> _Problem description_
What you return must match the records below exactly, down to each character.
=====
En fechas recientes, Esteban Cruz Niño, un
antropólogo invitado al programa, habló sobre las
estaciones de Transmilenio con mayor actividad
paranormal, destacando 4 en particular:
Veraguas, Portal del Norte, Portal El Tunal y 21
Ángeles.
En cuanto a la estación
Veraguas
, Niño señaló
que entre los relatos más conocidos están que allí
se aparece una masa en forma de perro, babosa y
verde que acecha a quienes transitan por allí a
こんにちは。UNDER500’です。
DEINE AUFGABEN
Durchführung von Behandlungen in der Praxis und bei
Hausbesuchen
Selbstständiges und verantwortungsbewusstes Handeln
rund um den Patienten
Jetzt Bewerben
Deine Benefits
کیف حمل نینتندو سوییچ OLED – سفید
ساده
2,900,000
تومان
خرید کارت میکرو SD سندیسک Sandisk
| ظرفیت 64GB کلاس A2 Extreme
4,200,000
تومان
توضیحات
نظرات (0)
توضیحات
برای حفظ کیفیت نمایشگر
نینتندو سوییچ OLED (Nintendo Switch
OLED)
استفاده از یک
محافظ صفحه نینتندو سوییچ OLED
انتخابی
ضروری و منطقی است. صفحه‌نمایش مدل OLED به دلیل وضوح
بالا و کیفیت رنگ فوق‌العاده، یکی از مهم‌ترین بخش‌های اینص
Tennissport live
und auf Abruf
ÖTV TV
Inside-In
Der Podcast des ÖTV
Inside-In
=====
> _Task answer_
En fechas recientes, Esteban Cruz Niño, un
antropólogo invitado al programa, habló sobre las
estaciones de Transmilenio con mayor actividad
paranormal, destacando 4 en particular:
Veraguas, Portal del Norte, Portal El Tunal y 21
Ángeles.
En cuanto a la estación
Veraguas
, Niño señaló
que entre los relatos más conocidos están que allí
se aparece una masa en forma de perro, babosa y
verde que acecha a quienes transitan por allí a
こんにちは。UNDER500’です。
DEINE AUFGABEN
Durchführung von Behandlungen in der Praxis und bei
Hausbesuchen
Selbstständiges und verantwortungsbewusstes Handeln
rund um den Patienten
Jetzt Bewerben
Deine Benefits
کیف حمل نینتندو سوییچ OLED – سفید
ساده
2,900,000
تومان
خرید کارت میکرو SD سندیسک Sandisk
| ظرفیت 64GB کلاس A2 Extreme
4,200,000
تومان
توضیحات
نظرات (0)
توضیحات
برای حفظ کیفیت نمایشگر
نینتندو سوییچ OLED (Nintendo Switch
OLED)
استفاده از یک
محافظ صفحه نینتندو سوییچ OLED
انتخابی
ضروری و منطقی است. صفحه‌نمایش مدل OLED به دلیل وضوح
بالا و کیفیت رنگ فوق‌العاده، یکی از مهم‌ترین بخش‌های اینص
Tennissport live
und auf Abruf
ÖTV TV
Inside-In
Der Podcast des ÖTV
Inside-In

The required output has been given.